Exercise:
Only the line containing "Environmental Foundation" and the lines after it, through the end of the entries, should be output exactly.

Records for this task:

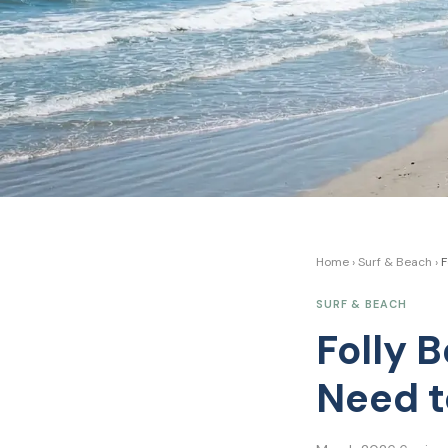
Home
›
Surf & Beach
›
F
SURF & BEACH
Folly 
Need 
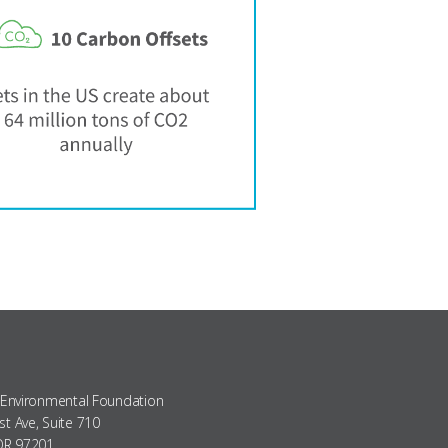
 Environmental Foundation
t Ave, Suite 710
 OR 97201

Completed exercise:
 Environmental Foundation
t Ave, Suite 710
 OR 97201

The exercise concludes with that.